Medicine for the Greater Good Interns Measure Baltimore’s Blood Pressure

Students explore how clinical visits within the community create trust in the health care system.

Published in Community Health - Community Health Stories

During a community screening initiative earlier this summer, interns with Medicine for the Greater Good (MGG) assessed an individual’s blood pressure and discovered the person was in hypertensive crisis. MGG is a Johns Hopkins Medicine organization that tries to close the gap between communities and the health care system.

Guided by MGG’s core values, the interns walked with the patient to the Johns Hopkins Outpatient Center, remained with them as they picked up a prescription at their local pharmacy and escorted them back home.

“That’s an example of individuals going above and beyond to ensure that someone gets the care they need to improve their health,” says MGG co-director Thomas Kofi Mensah Cudjoe, M.D., M.P.H., a Robert and Jane Meyerhoff Endowed Assistant Professor of Medicine from the Division of Geriatric Medicine and Gerontology.
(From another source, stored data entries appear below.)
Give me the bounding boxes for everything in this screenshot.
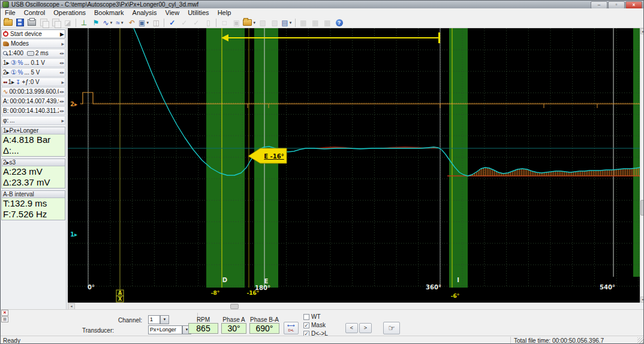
vertical-scroll-thumb[interactable]: [640, 200, 644, 216]
d-l-range-button[interactable]: ⟷ D▪L: [284, 322, 299, 334]
export-button: ◪: [62, 17, 74, 28]
phase-row-arrows[interactable]: ▸: [61, 116, 64, 124]
vertical-scrollbar[interactable]: ▲ ▼: [640, 28, 644, 303]
phase-row[interactable]: φ:...▸: [1, 116, 65, 125]
rpm-label: RPM: [188, 316, 218, 323]
rpm-value[interactable]: 865: [188, 323, 218, 334]
spin-arrow-icon[interactable]: ▸: [62, 61, 64, 65]
marker-flag-button[interactable]: ⚑: [90, 17, 102, 28]
marker-a-row[interactable]: A:00:00:14.007.439.9◂▸: [1, 97, 65, 106]
phase-a-value[interactable]: 30°: [221, 323, 246, 334]
title-bar[interactable]: USB Oscilloscope - C:\temp\Autoscope3\Px…: [1, 1, 644, 8]
px-longer-panel: 1▸Px+LongerA:4.818 BarΔ:...: [1, 127, 65, 157]
print-button[interactable]: [26, 17, 38, 28]
menu-control[interactable]: Control: [20, 8, 49, 17]
sweep-row[interactable]: 1:4002 ms◂▸: [1, 49, 65, 58]
start-device-row-arrows[interactable]: ▶: [59, 30, 64, 38]
channel2-row[interactable]: 2▸①% ... 5 V◂▸: [1, 68, 65, 77]
open-button[interactable]: [2, 17, 14, 28]
spin-arrow-icon[interactable]: ▸: [62, 89, 64, 94]
measure-options-button[interactable]: ≈▼: [114, 17, 126, 28]
toolbar-separator: [76, 19, 76, 27]
px-longer-panel-header[interactable]: 1▸Px+Longer: [2, 127, 65, 134]
accept-button[interactable]: ✓: [166, 17, 178, 28]
spin-arrow-icon[interactable]: ▸: [62, 109, 64, 113]
measure-arrow-end: [438, 32, 440, 43]
channel-select[interactable]: 1: [148, 315, 160, 324]
spin-arrow-icon[interactable]: ◂: [59, 109, 62, 113]
spin-arrow-icon[interactable]: ◂: [59, 99, 62, 104]
time-position-row[interactable]: ∿00:00:13.999.600.0◂▸: [1, 87, 65, 96]
pane-options-button[interactable]: ▦: [1, 316, 8, 322]
marker-a-row-arrows[interactable]: ◂▸: [59, 97, 64, 105]
ab-interval-panel-value: F:7.526 Hz: [2, 209, 65, 220]
load-config-button[interactable]: ▼: [242, 17, 257, 28]
spin-arrow-icon[interactable]: ◂: [59, 51, 62, 56]
horizontal-scroll-thumb[interactable]: [230, 304, 239, 309]
bottom-control-panel: ✕ ▦ Channel: 1 ▼ Transducer: Px+Longer ▼…: [1, 309, 644, 336]
expand-arrow-icon[interactable]: ▶: [60, 31, 64, 37]
menu-operations[interactable]: Operations: [49, 8, 90, 17]
sweep-row-arrows[interactable]: ◂▸: [59, 49, 64, 57]
menu-utilities[interactable]: Utilities: [183, 8, 213, 17]
view-c-button: ▦: [321, 17, 333, 28]
resize-grip[interactable]: [637, 337, 643, 343]
ab-interval-panel-header[interactable]: A-B interval: [2, 191, 65, 198]
waveform-plot[interactable]: E -16°AX0°180°360°540°DEI-8°-16°-6°2▸1▸: [68, 28, 640, 303]
next-cycle-button[interactable]: >: [359, 323, 372, 333]
trigger-row[interactable]: ●●1▸↧+ƒ:0 V▸: [1, 77, 65, 86]
hand-pan-button[interactable]: ☞: [383, 322, 400, 334]
channel1-row-arrows[interactable]: ◂▸: [59, 59, 64, 67]
menu-file[interactable]: File: [1, 8, 20, 17]
axis-setup-button[interactable]: ⊥: [78, 17, 90, 28]
close-pane-button[interactable]: ✕: [1, 310, 8, 316]
signal-options-button[interactable]: ∿▼: [102, 17, 114, 28]
spin-arrow-icon[interactable]: ▸: [62, 51, 64, 56]
spin-arrow-icon[interactable]: ◂: [59, 89, 62, 94]
trigger-row-arrows[interactable]: ▸: [61, 78, 64, 86]
panel-layout-button[interactable]: ▤▼: [281, 17, 293, 28]
time-position-row-text: 00:00:13.999.600.0: [9, 88, 61, 95]
prev-cycle-button[interactable]: <: [345, 323, 358, 333]
modes-row[interactable]: Modes▸: [1, 39, 65, 48]
channel2-row-text: 2▸: [3, 69, 10, 76]
start-device-row[interactable]: Start device▶: [1, 29, 65, 38]
marker-b-row-arrows[interactable]: ◂▸: [59, 107, 64, 115]
scroll-up-button[interactable]: ▲: [640, 28, 644, 34]
expand-arrow-icon[interactable]: ▸: [61, 41, 64, 47]
channel-select-arrow[interactable]: ▼: [160, 315, 169, 324]
mask-checkbox-box[interactable]: ✓: [303, 322, 309, 328]
menu-bookmark[interactable]: Bookmark: [90, 8, 128, 17]
channel2-row-text: %: [17, 69, 23, 76]
undo-button[interactable]: ↶: [126, 17, 138, 28]
accept-button-icon: ✓: [169, 18, 175, 28]
expand-arrow-icon[interactable]: ▸: [61, 118, 64, 124]
channel1-row[interactable]: 1▸③% ... 0.1 V◂▸: [1, 58, 65, 67]
marker-b-row[interactable]: B:00:00:14.140.311.2◂▸: [1, 106, 65, 115]
help-button[interactable]: ?: [333, 17, 345, 28]
horizontal-scrollbar[interactable]: ◂: [68, 303, 640, 309]
expand-arrow-icon[interactable]: ▸: [61, 79, 64, 85]
wt-checkbox-box[interactable]: [303, 314, 309, 320]
save-button[interactable]: [14, 17, 26, 28]
transducer-label: Transducer:: [82, 327, 114, 334]
spin-arrow-icon[interactable]: ▸: [62, 99, 64, 104]
menu-view[interactable]: View: [161, 8, 184, 17]
time-position-row-arrows[interactable]: ◂▸: [59, 88, 64, 95]
display-mode-button[interactable]: ▣▼: [138, 17, 150, 28]
spin-arrow-icon[interactable]: ▸: [62, 70, 64, 75]
measure-options-button-icon: ≈: [116, 18, 120, 28]
menu-analysis[interactable]: Analysis: [128, 8, 161, 17]
transducer-select[interactable]: Px+Longer: [148, 325, 182, 334]
channel2-row-arrows[interactable]: ◂▸: [59, 68, 64, 76]
menu-help[interactable]: Help: [213, 8, 236, 17]
s3-panel-header[interactable]: 2▸s3: [2, 159, 65, 166]
mask-checkbox[interactable]: ✓Mask: [303, 322, 326, 328]
spin-arrow-icon[interactable]: ◂: [59, 70, 62, 75]
scroll-down-button[interactable]: ▼: [640, 297, 644, 303]
phase-b-a-value[interactable]: 690°: [249, 323, 279, 334]
modes-row-arrows[interactable]: ▸: [61, 40, 64, 47]
modes-row-text: Modes: [11, 40, 29, 47]
wt-checkbox[interactable]: WT: [303, 313, 321, 320]
spin-arrow-icon[interactable]: ◂: [59, 61, 62, 65]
Now in its ninth year, MGG launched an internship program in 2018 to help students establish a network and pursue their goal of becoming physicians.

In 2017, a student from Berea College in Berea, Kentucky, reached out to MGG co-director Panagis Galiatsatos, M.D., M.H.S., assistant professor of medicine, to learn more about Medicine for the Greater Good. Since then, the program has enabled Berea undergraduates to come to Baltimore for internships with MGG each summer.

Student interns participating in the housing and hypertension screening initiative are trained and certified on accurate blood pressure measurement by Yvonne Commodore-Mensah, Ph.D., M.H.S, R.N, FAHA, FPCNA, FAAN, an associate professor at the Johns Hopkins University School of Nursing and the Bloomberg School of Public Health, and American Heart Association (AHA) postdoctoral fellow Sherry Liu, Ph.D., R.N from the school of nursing.

A few times a week for eight weeks, the six interns set up clinics in the lobbies of the Monument East and City View at McCulloh subsidized housing communities. Being in the community enables them to help those with limited or inconsistent access to care. For example, after patients answer questions about their health, the interns can educate them about hypertension and give them a blood pressure cuff provided by the AHA of Baltimore and Greater Maryland.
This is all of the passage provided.